Opponents of allowing assisted death for MD-SUMC patients have two principal arguments: It is impossible to determine if a mental illness is irremediable, and vulnerable patients will be encouraged to die because of a lack of mental health services or evil-doers who want to rid society of people with disabilities.

The latter – the well-worn “slippery slope” argument – is getting tiresome. There is no evidence vulnerable patients are being pushed into assisted death against their will. If anything, the contrary is true. MAID has become an option for the elite, while people with physical and mental disabilities have repeatedly had to turn to the courts to have their right to choose respected.

The other argument – essentially, “we know better than you that your suffering is not unbearable" – is insulting. We don’t insist that patients with terminal cancer content themselves with hopes and prayers, and we shouldn’t expect people with intractable mental illness to do so either.

Unquestionably, people with mental illness need better access to treatment and support, just as patients with terminal illnesses need better access to palliative care. But this does not obviate the need for assisted death.

To exclude MD-SUMC patients from accessing MAID would be discriminatory and unjust. But that doesn’t mean there can’t be additional eligibility criteria.
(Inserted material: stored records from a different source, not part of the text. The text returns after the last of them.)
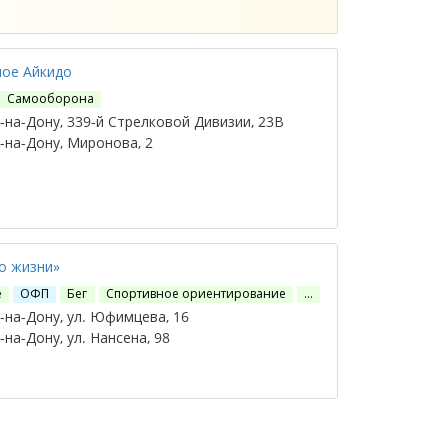
ное Айкидо
Самооборона
на-Дону, 339-й Стрелковой Дивизии, 23В
на-Дону, Миронова, 2
о жизни»
е
ОФП
Бег
Спортивное ориентирование
…
на-Дону, ул. Юфимцева, 16
на-Дону, ул. Нансена, 98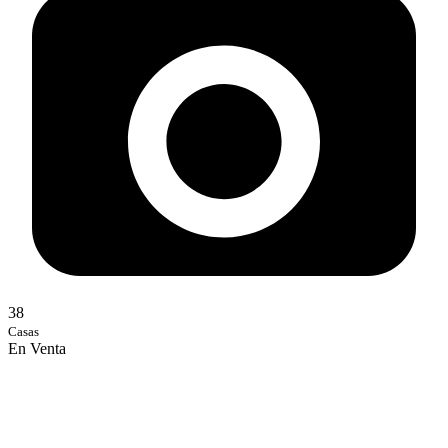
38
Casas
En Venta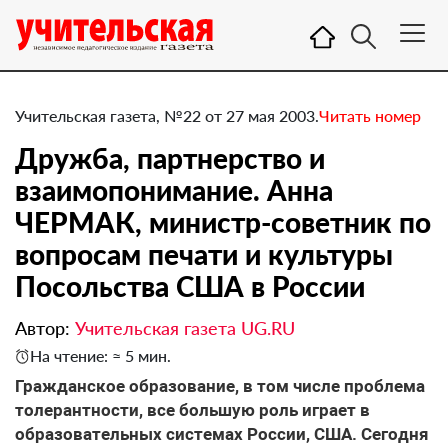
Учительская газета, №22 от 27 мая 2003.
Читать номер
Дружба, партнерство и
взаимопонимание. Анна
ЧЕРМАК, министр-советник по
вопросам печати и культуры
Посольства США в России
Автор:
Учительская газета UG.RU
На чтение: ≈ 5 мин.
Гражданское образование, в том числе проблема
толерантности, все большую роль играет в
образовательных системах России, США. Сегодня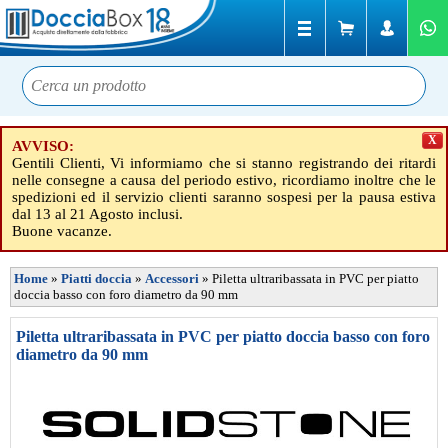
X
AVVISO:
Gentili Clienti, Vi informiamo che si stanno registrando dei ritardi
nelle consegne a causa del periodo estivo, ricordiamo inoltre che le
spedizioni ed il servizio clienti saranno sospesi per la pausa estiva
dal 13 al 21 Agosto inclusi.
Buone vacanze.
Home
»
Piatti doccia
»
Accessori
»
Piletta ultraribassata in PVC per piatto
doccia basso con foro diametro da 90 mm
Piletta ultraribassata in PVC per piatto doccia basso con foro
diametro da 90 mm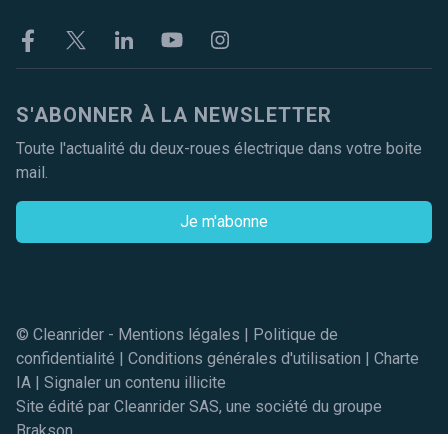
Facebook
Twitter
Linkekin
Youtube
Instagram
S'ABONNER À LA NEWSLETTER
Toute l'actualité du deux-roues électrique dans votre boite
mail.
Je m'abonne
© Cleanrider -
Mentions légales
|
Politique de
confidentialité
|
Conditions générales d'utilisation
|
Charte
IA
|
Signaler un contenu illicite
Site édité par Cleanrider SAS, une société du groupe
Brakson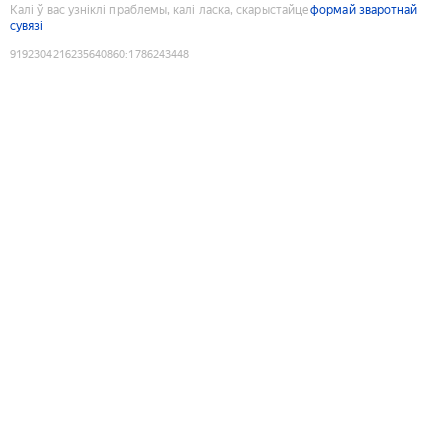
Калі ў вас узніклі праблемы, калі ласка, скарыстайце
формай зваротнай
сувязі
9192304216235640860
:
1786243448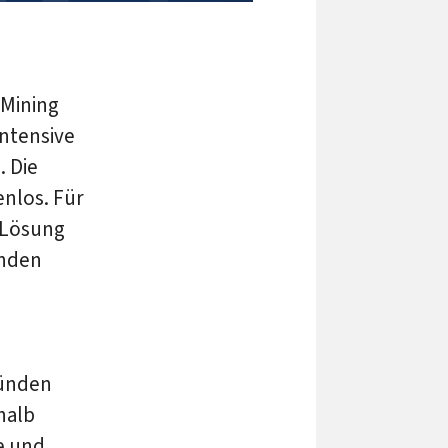
 Mining
ntensive
. Die
nlos. Für
-Lösung
ünden
ründen
halb
e und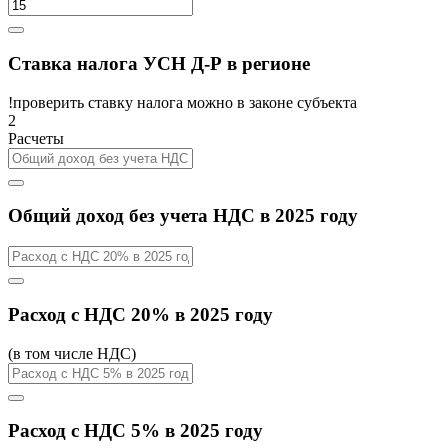
Ставка налога УСН Д-Р в регионе
!проверить ставку налога можно в законе субъекта
2
Расчеты
Общий доход без учета НДС в 2025 году
Расход с НДС 20% в 2025 году
(в том числе НДС)
Расход с НДС 5% в 2025 году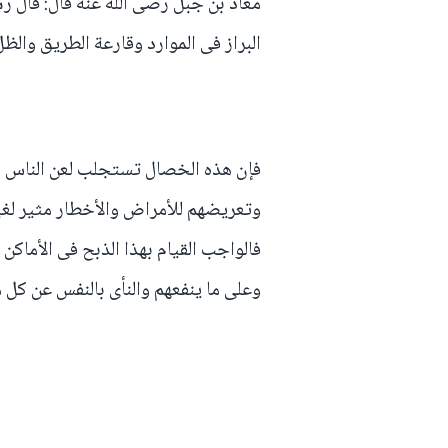
معاذ بن جبل رضى الله عنه قال: قال رسو
البراز فى الموارد وقارعة الطريق والظ
فإن هذه الخصال تستجلب لعن الناس لف
وتعريضهم للأمراض والأخطار مثير لغي
فالواجب القيام بهذا الذبح فى الأماك
وعلى ما ينفعهم والنأى بالنفس عن كل 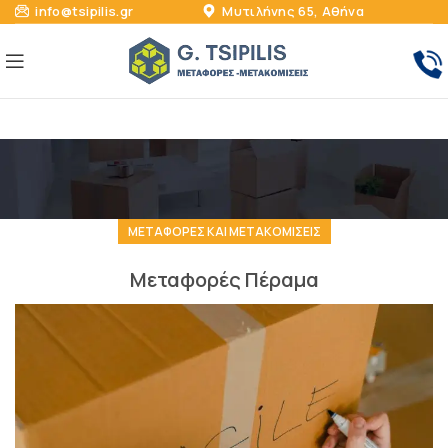
info@tsipilis.gr
Μυτιλήνης 65, Αθήνα
ΜΕΤΑΦΟΡΈΣ ΚΑΙ ΜΕΤΑΚΟΜΊΣΕΙΣ
Μεταφορές Πέραμα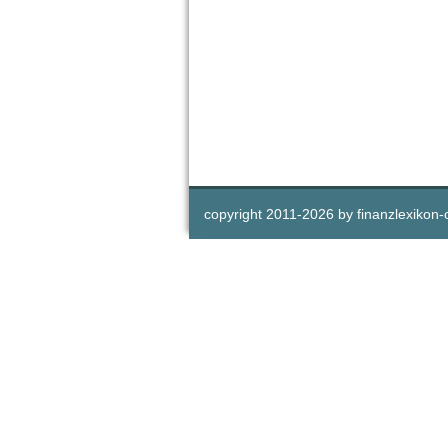
copyright 2011-
2026 by
finanzlexikon-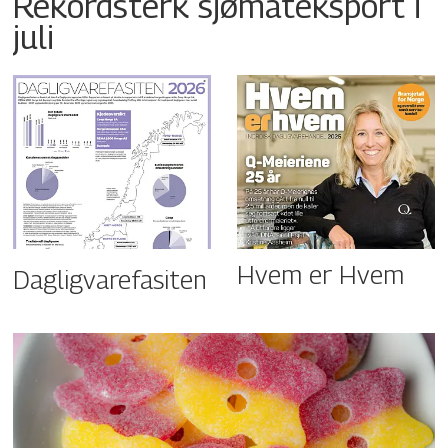
Rekordsterk sjømateksport i
juli
Hvem er Hvem
Dagligvarefasiten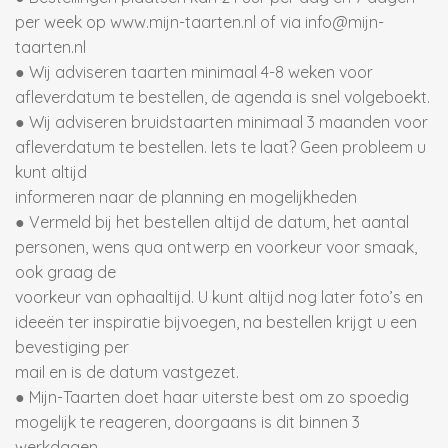
per week op www.mijn-taarten.nl of via info@mijn-
taarten.nl
● Wij adviseren taarten minimaal 4-8 weken voor
afleverdatum te bestellen, de agenda is snel volgeboekt.
● Wij adviseren bruidstaarten minimaal 3 maanden voor
afleverdatum te bestellen. Iets te laat? Geen probleem u
kunt altijd
informeren naar de planning en mogelijkheden
● Vermeld bij het bestellen altijd de datum, het aantal
personen, wens qua ontwerp en voorkeur voor smaak,
ook graag de
voorkeur van ophaaltijd. U kunt altijd nog later foto’s en
ideeën ter inspiratie bijvoegen, na bestellen krijgt u een
bevestiging per
mail en is de datum vastgezet.
● Mijn-Taarten doet haar uiterste best om zo spoedig
mogelijk te reageren, doorgaans is dit binnen 3
werkdagen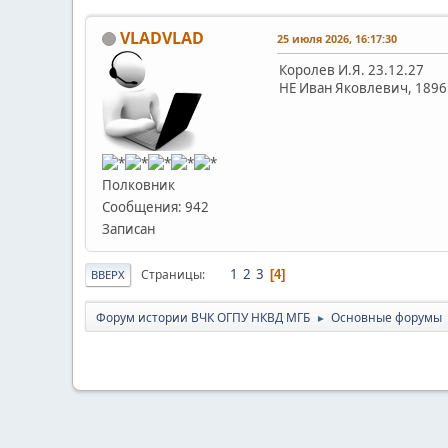
VLADVLAD
25 июля 2026, 16:17:30
Королев И.Я. 23.12.27
НЕ Иван Яковлевич, 1896
Полковник
Сообщения: 942
Записан
1
2
3
Страницы
4
ВВЕРХ
Форум истории ВЧК ОГПУ НКВД МГБ
Основные форумы
►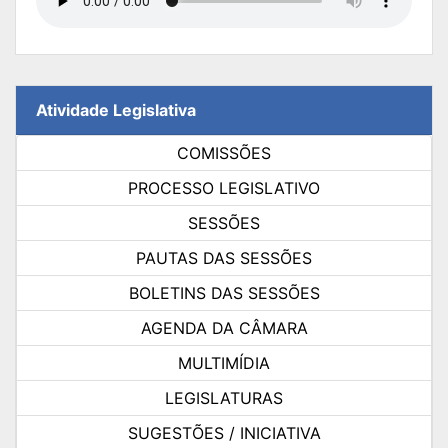
Atividade Legislativa
COMISSÕES
PROCESSO LEGISLATIVO
SESSÕES
PAUTAS DAS SESSÕES
BOLETINS DAS SESSÕES
AGENDA DA CÂMARA
MULTIMÍDIA
LEGISLATURAS
SUGESTÕES / INICIATIVA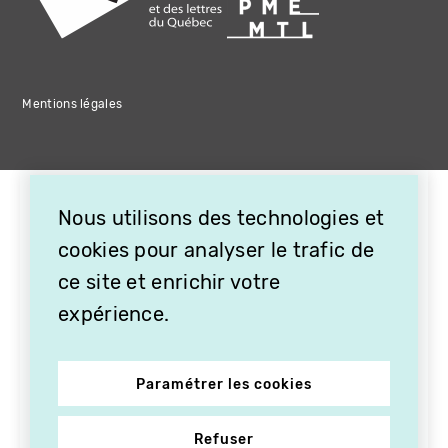
Mentions légales
Nous utilisons des technologies et
cookies pour analyser le trafic de
ce site et enrichir votre
expérience.
Paramétrer les cookies
Refuser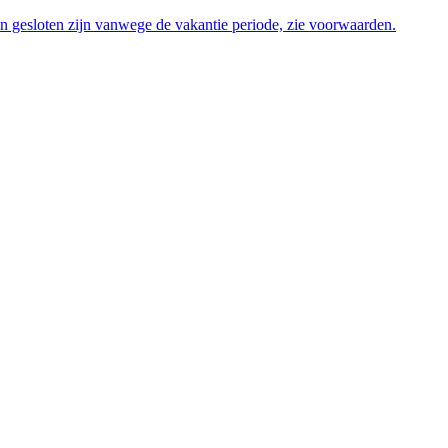
en gesloten zijn vanwege de vakantie periode, zie voorwaarden.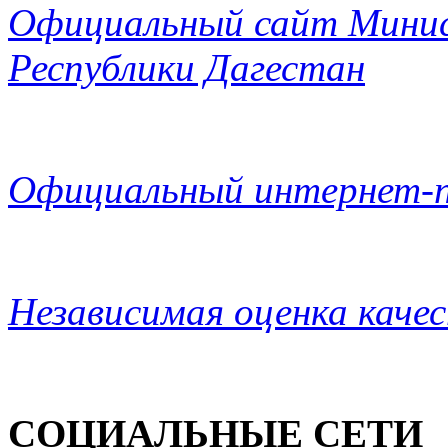
Официальный сайт Минис
Республики Дагестан
Официальный интернет-п
Независимая оценка каче
СОЦИАЛЬНЫЕ СЕТИ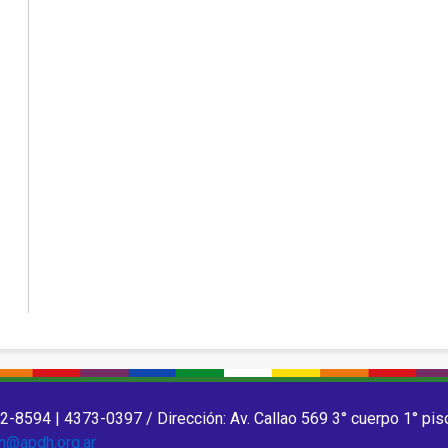
2-8594 | 4373-0397 / Dirección: Av. Callao 569 3° cuerpo 1° pis
h@apdh.org.ar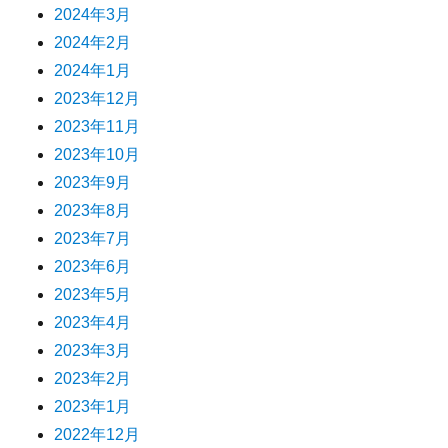
2024年3月
2024年2月
2024年1月
2023年12月
2023年11月
2023年10月
2023年9月
2023年8月
2023年7月
2023年6月
2023年5月
2023年4月
2023年3月
2023年2月
2023年1月
2022年12月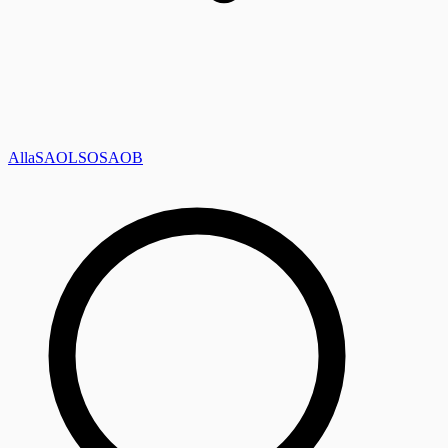
Alla
SAOL
SO
SAOB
In a recent paper, the Halifax Group – comprised of eight experts from the Council of Canadian Academies who review the state of knowledge on medical assistance in dying – articulated this approach thoughtfully. It recommended that assessment conditions and the decision-making process be strict, to ensure that MD-SUMC patients are competent enough to make a decision to end their lives. In other words, MAID requests must be well-considered, not impulsive.

Let’s not forget that these cases will be very rare. Even in the Netherlands, a country with a longstanding liberal law, fewer than one per cent of assisted deaths involve patients with mental illness – 42 of 4,828 cases last year.

These issues are complex and can make us uncomfortable. But the law-making isn’t going to get any easier. Soon, we will have decide if mature minors and patients with dementia can choose assisted death.

In all these cases, we must proceed with caution. But we must also stop acting with contempt for the suffering.